Since 2011, when the members of the band met at a New Orleans open mic, the Bangas’ quirky, vibrant, genre-defiant sound has been built around lead singer Tarriona “Tank” Ball’s voice and poetry, both of which have a seemingly infinite range of expression, pitch and color. Tank herself is equal parts old soul and eternal child, down to earth and grounded in person while her creative spirit floats on clouds that might be made of cotton candy. She started writing poetry as a 12 year old, and then began setting her words to music, creating songs that are an ageless exploration of the human experience, its meanderings and missteps, its peaks and valleys.

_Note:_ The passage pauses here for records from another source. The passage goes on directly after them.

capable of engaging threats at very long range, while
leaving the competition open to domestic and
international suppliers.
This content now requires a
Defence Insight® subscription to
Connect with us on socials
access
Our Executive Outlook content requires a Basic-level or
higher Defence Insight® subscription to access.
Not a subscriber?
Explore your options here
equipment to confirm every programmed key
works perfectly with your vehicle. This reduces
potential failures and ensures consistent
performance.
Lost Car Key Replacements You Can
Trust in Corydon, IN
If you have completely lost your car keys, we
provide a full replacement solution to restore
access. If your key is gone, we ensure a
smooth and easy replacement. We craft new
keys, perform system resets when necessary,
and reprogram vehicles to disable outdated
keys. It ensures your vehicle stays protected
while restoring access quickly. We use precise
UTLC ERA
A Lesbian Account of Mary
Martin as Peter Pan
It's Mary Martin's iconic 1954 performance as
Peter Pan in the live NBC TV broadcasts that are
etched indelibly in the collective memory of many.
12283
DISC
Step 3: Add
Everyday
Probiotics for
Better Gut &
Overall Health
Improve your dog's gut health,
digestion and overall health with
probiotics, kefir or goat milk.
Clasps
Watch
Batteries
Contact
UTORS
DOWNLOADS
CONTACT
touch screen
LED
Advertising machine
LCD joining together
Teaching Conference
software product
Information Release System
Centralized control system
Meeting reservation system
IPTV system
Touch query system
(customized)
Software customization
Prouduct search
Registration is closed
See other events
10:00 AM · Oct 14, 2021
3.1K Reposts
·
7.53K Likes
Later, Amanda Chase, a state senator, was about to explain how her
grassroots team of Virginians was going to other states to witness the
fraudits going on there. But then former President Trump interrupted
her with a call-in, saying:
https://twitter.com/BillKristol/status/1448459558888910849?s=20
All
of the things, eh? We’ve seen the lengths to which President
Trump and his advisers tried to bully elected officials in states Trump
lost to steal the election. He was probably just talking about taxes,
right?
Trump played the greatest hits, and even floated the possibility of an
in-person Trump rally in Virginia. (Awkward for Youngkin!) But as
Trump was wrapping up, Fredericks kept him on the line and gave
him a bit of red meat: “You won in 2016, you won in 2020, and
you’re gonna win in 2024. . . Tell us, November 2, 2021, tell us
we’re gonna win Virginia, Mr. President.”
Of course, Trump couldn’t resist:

Tank was flying high when we had this conversation at the Blue Note in New York. She’d just heard the exhilarating news that her recent recording, a three-part spoken word collection called The Heart, The Mind, The Soul, had earned a Grammy nomination for best spoken word poetry album. Her phone was blowing up with congratulations, and her mood was ebullient. With this project, she intentionally positions herself as a poet in her own right, sharing her life journey from her New Orleans childhood through the adventures of heart, mind and soul that have led to finding her strength as a woman in this world.
The opening track on The Heart is called “A Poem Is” — a song that clearly expresses Tank’s mission to define poetry itself as music for our time. In her own words: “I want poetry to get more respect and for even more young people to get into the expression of poetry. I want it to be seen as cool again.” And if anyone can accomplish that mission with timeless energy and grace — and a little bit of cotton-candy magic — it’s Tank.